Protes kepada Gubernur Sumut, Warga Korban Banjir Rob Mandi Air Laut
- VIVA/Putra Nasution
VIVA – Ratusan warga dari kawasan Belawan, Kota Medan, Sumatera Utara, menggelar aksi unjuk rasa di depan Kantor Gubernur Sumatera Utara di Kota Medan, Senin, 18 Oktober 2021, untuk menuntut perbaikan dan penataan agar permukiman mereka tidak kebanjiran lagi.
Koordinator Aksi, Khairil Chaniago, mengatakan rumah mereka bertahun-tahun langganan terkena banjir rob dari laut Belawan. Namun, tidak ada penyelesaian dan perbaikan dari Pemerintah Provinsi Sumatera Utara dan Pemerintah Kota Medan.
"Air di tempat kami jadi asin karena banjir rob. Ini kami buktikan bahwa air laut di Belawan masih asin," kata Khairil.
Saat orasi, tiba-tiba seorang pemuda menerobos blokade Satpol PP yang sedang melakukan pengamanan. Si pemuda membawa ember dan mandi menggunakan air laut berasal dari Belawan. Aksi itu disambut oleh massa pendemo dengan teriakan, "Hidup warga Belawan yang melawan".
Khairul menjelaskan, intensitas banjir rob kerap terjadi di kawasan Belawan hampir setiap bulan terutama ketika air laut di perairan Belawan mulai pasang.

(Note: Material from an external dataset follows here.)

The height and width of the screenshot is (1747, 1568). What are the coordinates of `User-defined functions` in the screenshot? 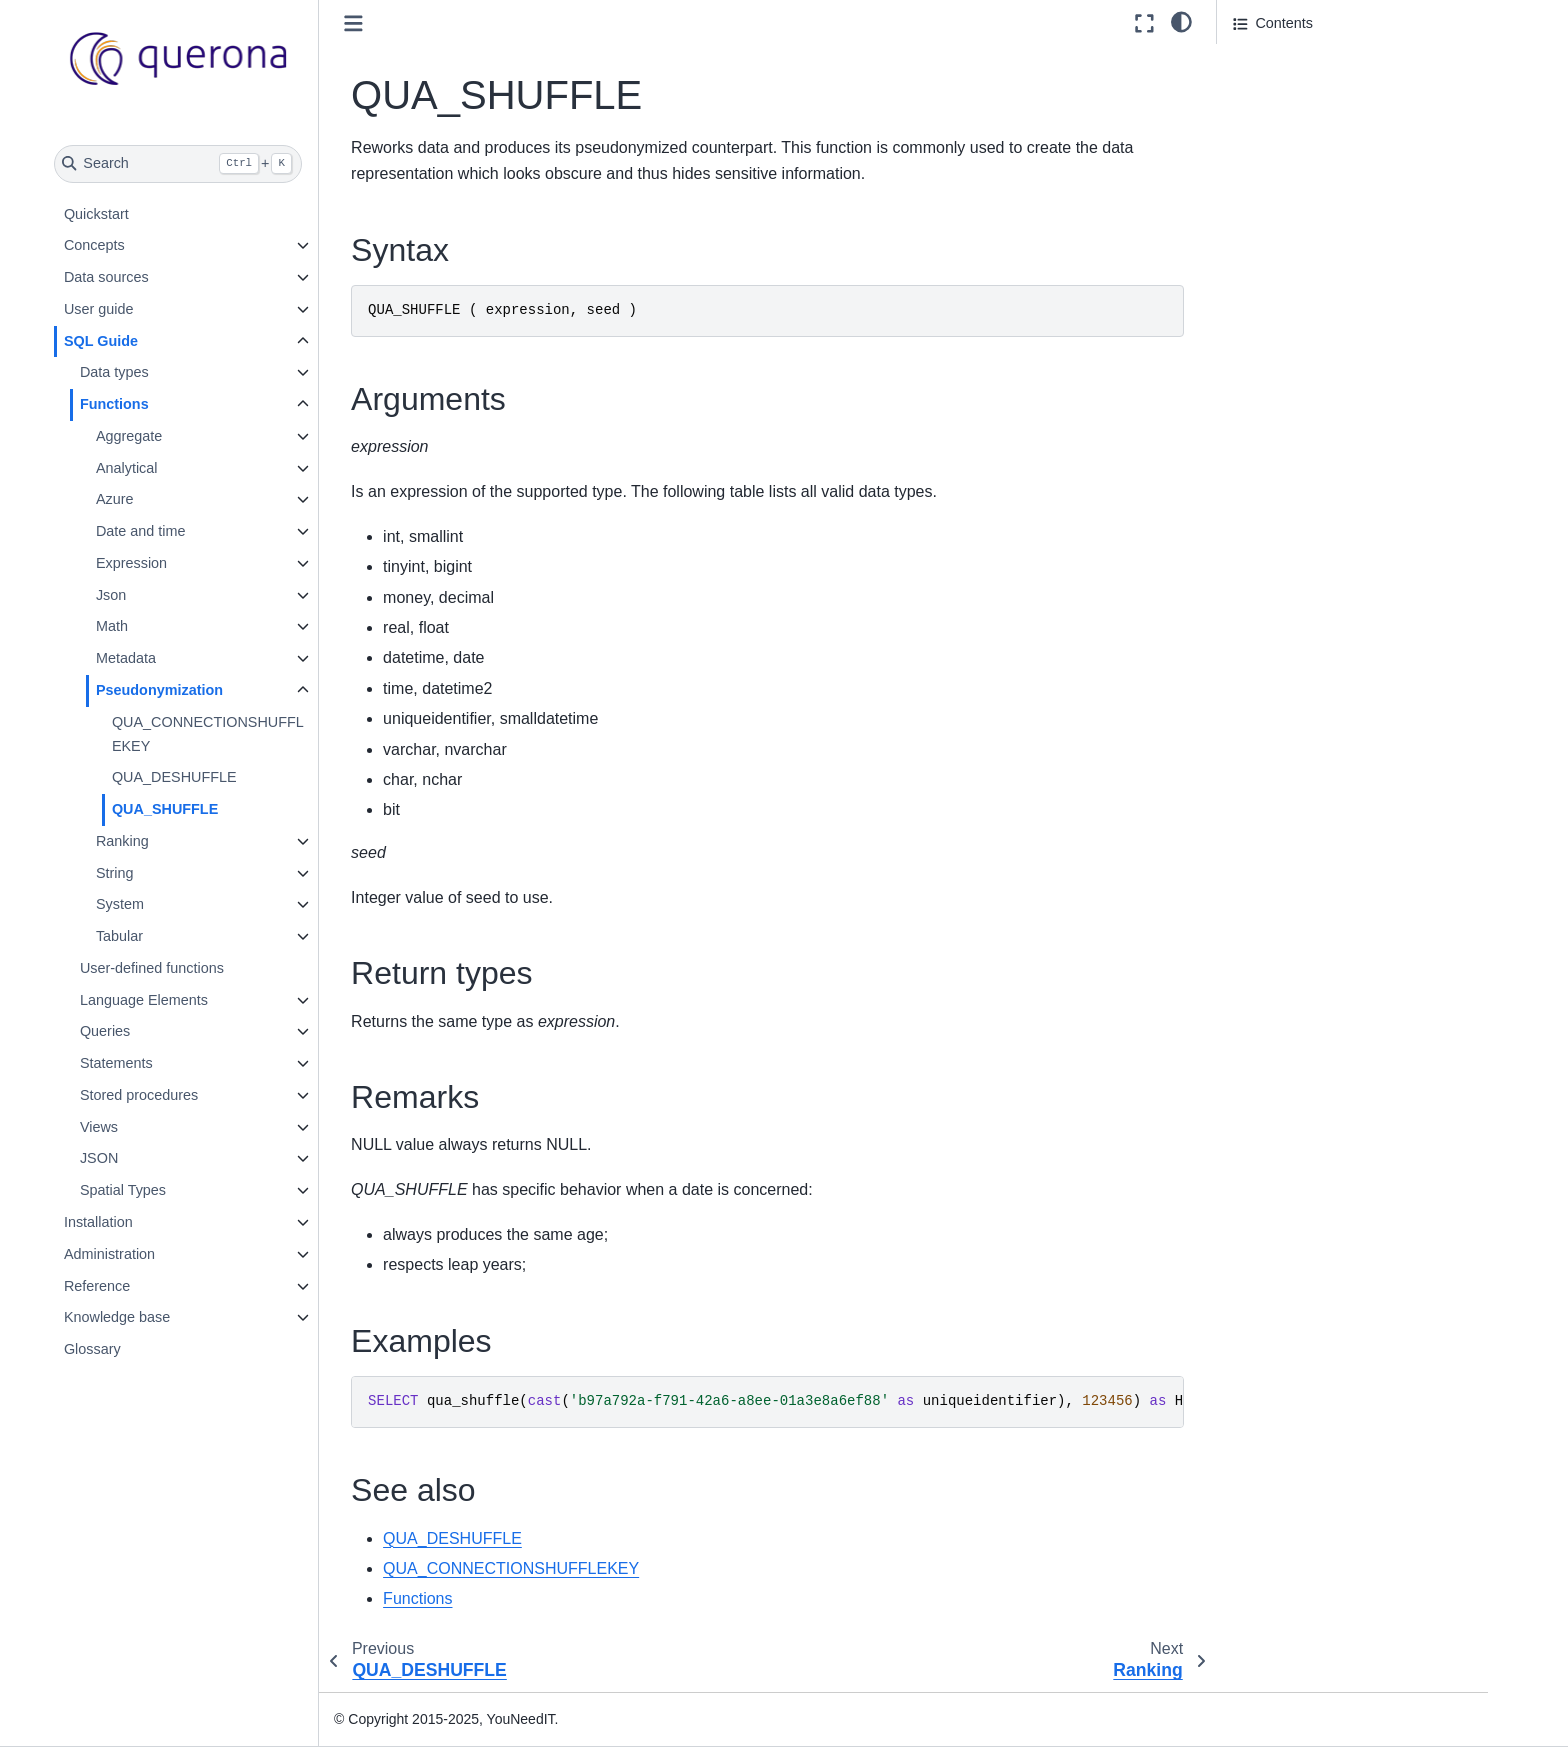 It's located at (194, 968).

Pemerintah, katanya, hanya membuat rencana dan janji perbaikan tetapi tak pernah terwujud sampai sekarang.
Drainase di sana juga sudah rusak parah, kata Khairil. Reklamasi di pesisir Belawan juga makin memperparah bencana yang tak kenal musim itu. Setiap kali hujan, setiap kali air pasang, permukiman warga selalu terendam air laut.
Mereka mendesak Pemerintah Provinsi Sumatera Utara, Pemerintah Kota Medan Medan dan para wakil rakyat di DPRD Medan dan DPRD Sumatera Utara untuk segera mengatasi masalah itu di sana, salah satunya membangun tanggul pencegah rob di pinggir pantai, yang selama ini dijanjikan pemerintah.
Mereka juga meminta pemerintah segera merestorasi hutan mangrove yang selama ini menjadi tanggul alami sebagai penyangga air laut dan keseimbangan ekosistem di Belawan. "Hutan mangrove di tempat kami sudah rusak. Kami minta segera diperbaiki," katanya.
Satu jam lebih menyampaikan tuntutan di sana, massa kemudian membubarkan diri. Gubernur Edy Rahmayadi, yang dituntut massa untuk menemui mereka, tidak tampak hadir karena sang Gubernur berada di Papua.